Assailants were allegedly members of the Islamic State of Iraq and Syria (ISIS) and two suspects were killed initially while seven others were arrested. This prompted airstrikes in Syria on Monday night by French military in coordination with US forces. The suspected ringleader of the attacks, along with two of his affiliates, was killed in a police raid early Wednesday morning in a suburb outside of Paris. In the wake of all of this, at least 21 US state governors have said they will not accept refugees from Syria in order to re-evaluate security processes.

“UCSC has 13 students studying in Paris through the UC Education Abroad Program (UCEAP) as well as others in other parts of France,” said Guy Lasnier of the UCSC Public Affairs and Communications office in an email. “Each one was contacted Friday night and Saturday and are safe and accounted for. In fact all UCEAP students in Paris, including from other UCs, are safe and accounted for.”

Classes at the UC Center in Paris resumed on Monday with a noticeably heightened security presence.

“The entire city is on edge after this, and things simply do not feel the same,” said Jason Tomczak in an email. Tomczak is a UCSC student studying abroad in Paris through UCEAP.

France is currently in a state of emergency, which can last up to 12 days  according to French law. This means increased security measures at schools, airports and train stations, stricter border control and a temporary ban on public gatherings. A state of emergency also allows for the establishment of curfews, restricting free movement of people and vehicles and searching homes without a warrant.

Support for victims of the attacks has reached a global level. International monuments like Christ the Redeemer in Brazil or the Sydney Opera House in Australia lit up with the blue, white and red of the Tricolore in solidarity against terror and in memory of those who were lost.

California experienced its own memorial on Sunday, when thousands of people attended a candlelight vigil in memory of CSU student Nohemi Gonzalez, who was murdered during her time studying abroad.
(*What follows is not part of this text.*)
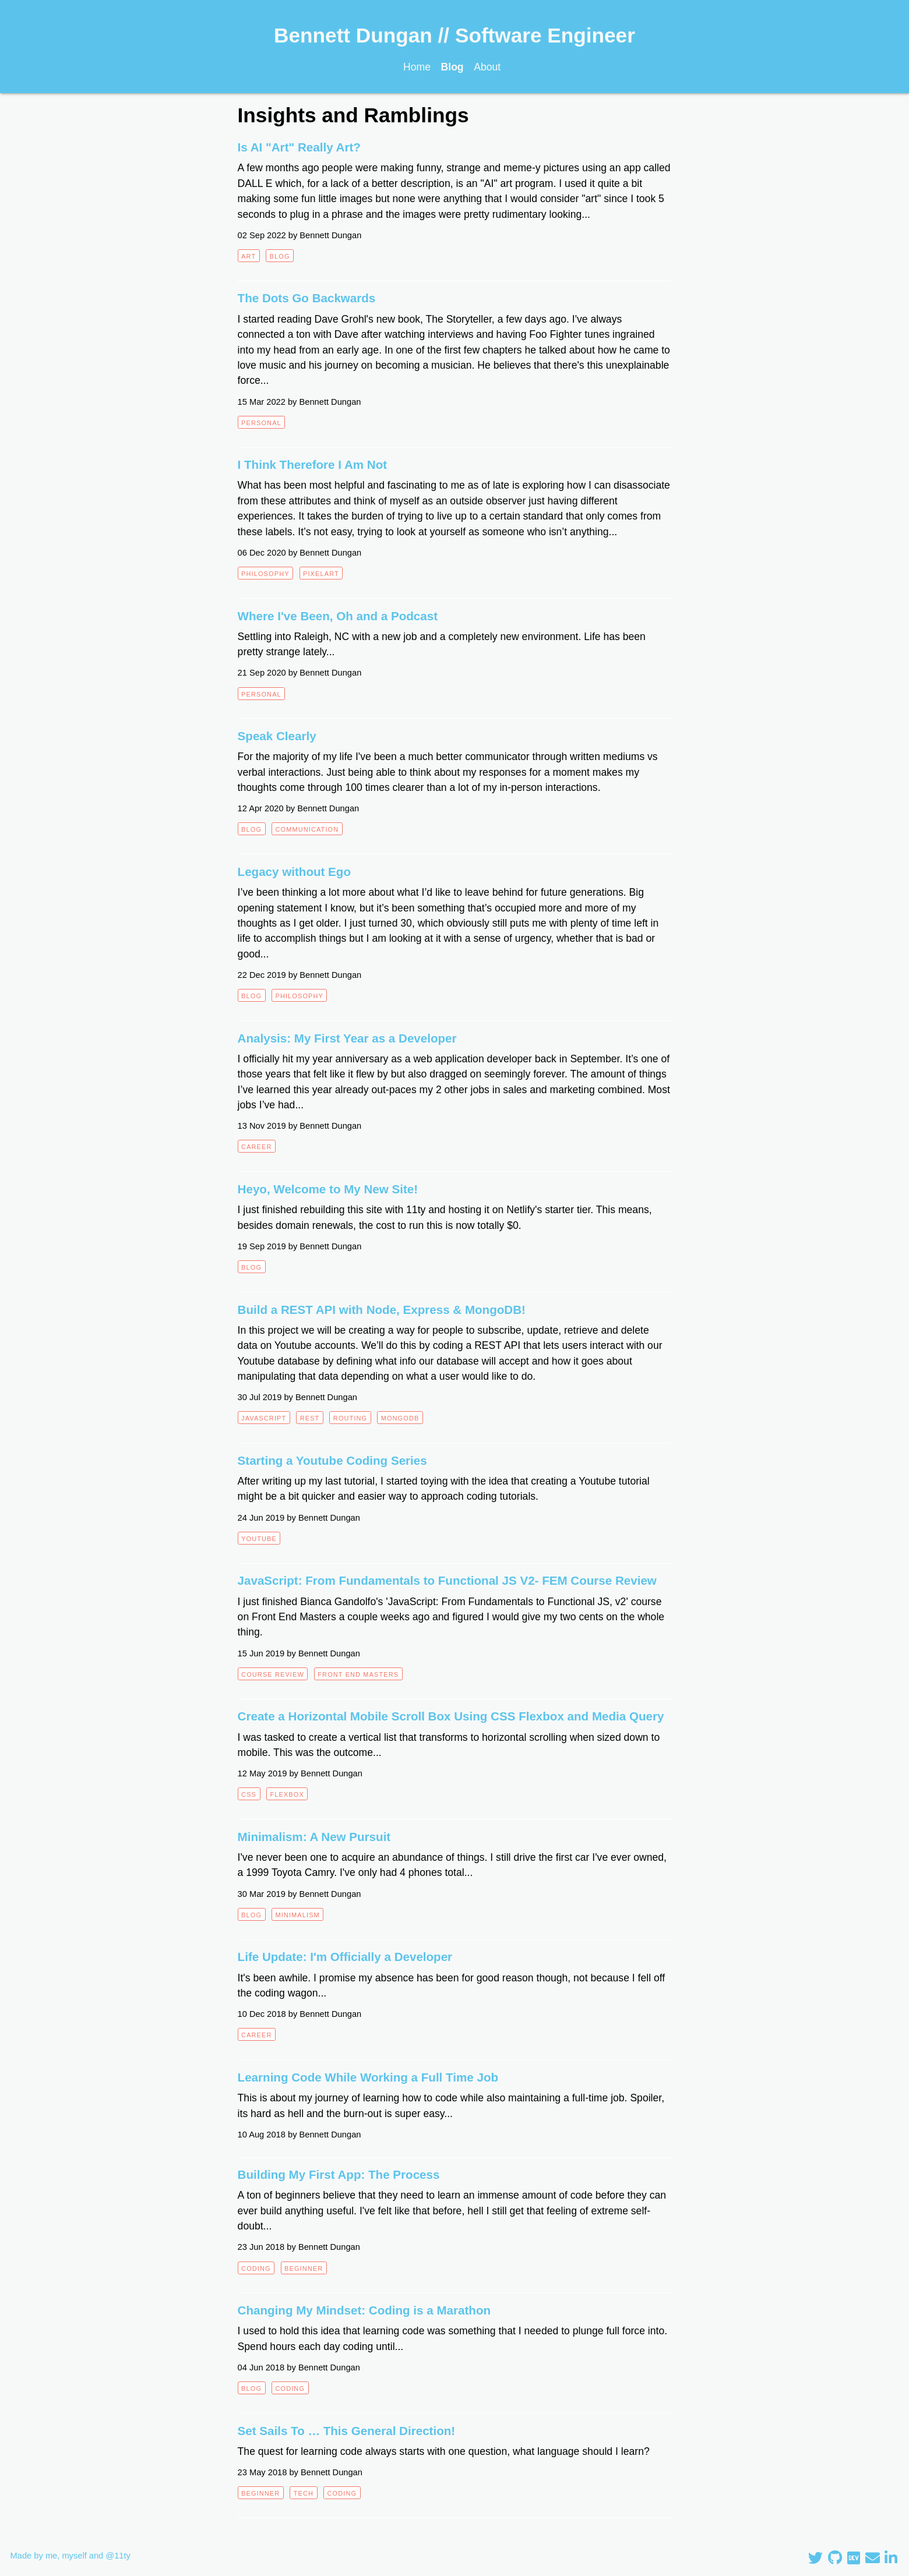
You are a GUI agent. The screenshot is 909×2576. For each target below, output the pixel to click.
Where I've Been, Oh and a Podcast (338, 616)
“The attacks in Paris two days ago only seem to confirm what many of us already know, that we live in a very uncertain world and  even the most innocent among us are at risk when doing nothing more than living daily lives,” said Carmen Taylor, the Vice President for Student Affairs at CSU Long Beach, to an audience of 2,000 mourning students, family and community members. “That’s all Nohemi Gonzalez was doing when she found herself in the middle of some senseless act of violence that had nothing to do with her. Still, it was an act that claimed the life of a vibrant 23-year-old student here at our university.”